● **What you will do**
Go through the listing below and show each line that has the word "лечения".

● **Data records**
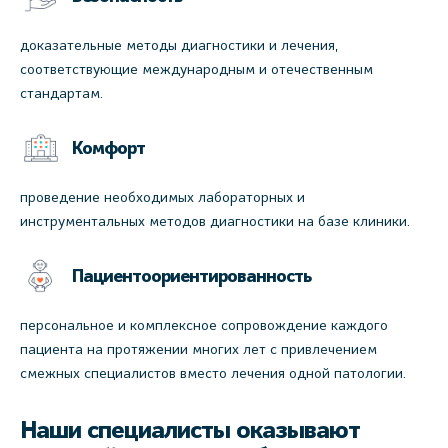
доказательные методы диагностики и лечения,
соответствующие международным и отечественным
стандартам.
Комфорт
проведение необходимых лабораторных и
инструментальных методов диагностики на базе клиники.
Пациентоориентированность
персональное и комплексное сопровождение каждого
пациента на протяжении многих лет с привлечением
смежных специалистов вместо лечения одной патологии.
Наши специалисты оказывают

● **Output below**
доказательные методы диагностики и лечения,
смежных специалистов вместо лечения одной патологии.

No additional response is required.